# NoSQL Databases - Quiz


## Introduction

In this lesson, you'll answer some common open-ended interview questions about NoSQL databases.


## Question 1

What is the difference between a NoSQL and a SQL database?  Which is better?

Write your answer below this line: 
_______________________________________________________________________________________________________________________________

SQL databases are vertically scalable while NoSQL databases are horizontally scalable. SQL databases have a predefined schema whereas NoSQL databases use dynamic schema for unstructured data. SQL requires specialized DB hardware for better performance while NoSQL uses commodity hardware. In some cases no sql works better when ther is nit much structure and you can upload as one file.





## Question 2

Describe a situation where a NoSQL database might be a better choice than a relational database, and explain your reasoning.

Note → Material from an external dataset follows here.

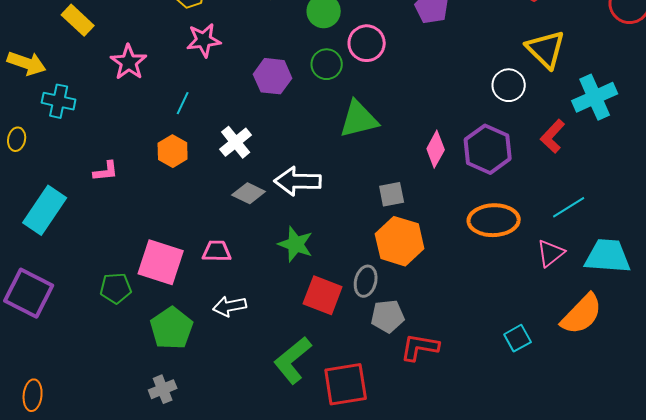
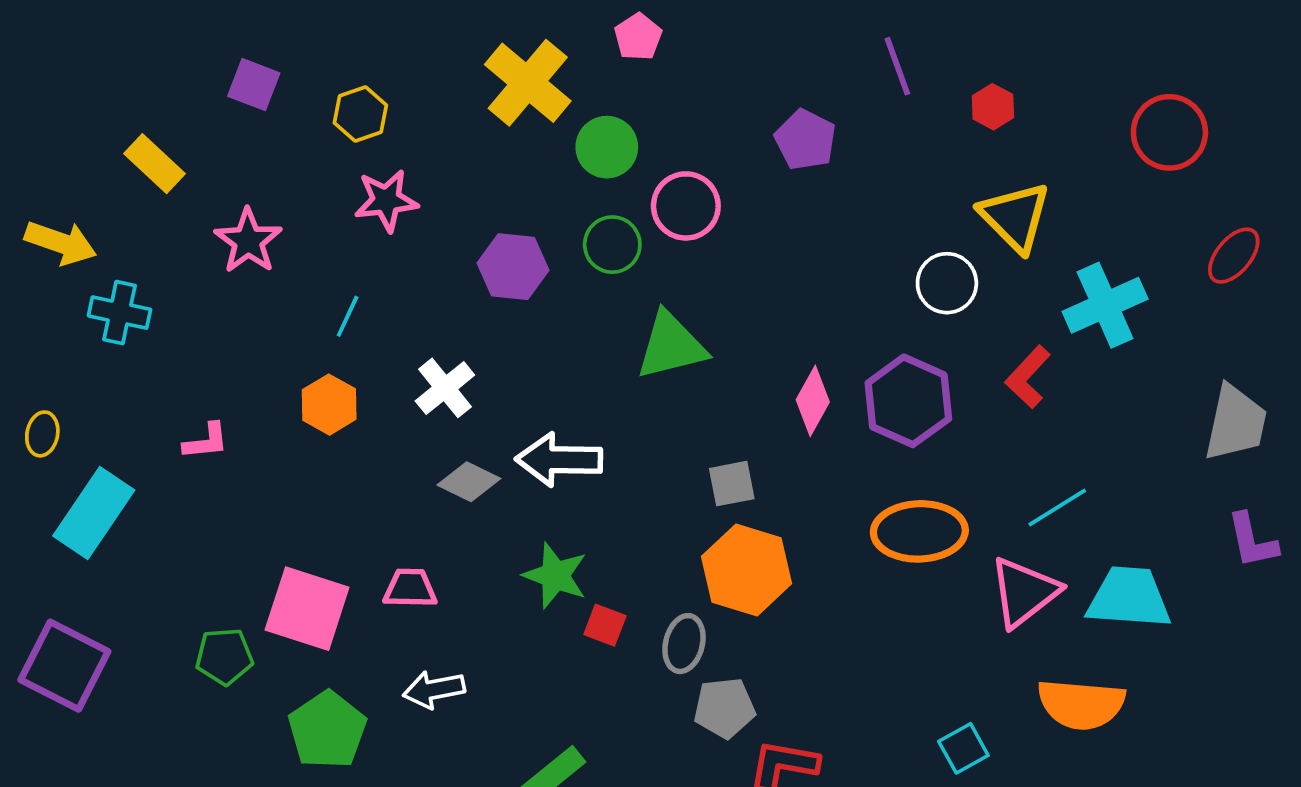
yellow ellipse: (17, 139) -> (42, 434), moved
pink triangle: (551, 253) -> (1024, 592), size x1.4
red square: (323, 295) -> (605, 625), moved, size x0.6
orange semicircle: (582, 314) -> (1081, 704), turned 51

Write your answer below this line: 
_______________________________________________________________________________________________________________________________
The best way to determine which database is right for your business is to analyze what you need its functions to be. SQL is a good choice for any organization that will benefit from a predefined structure and set schemas, particularly if they require multi-row transactions. It is also a good option if all data must be consistent without leaving room for error, such as with accounting systems.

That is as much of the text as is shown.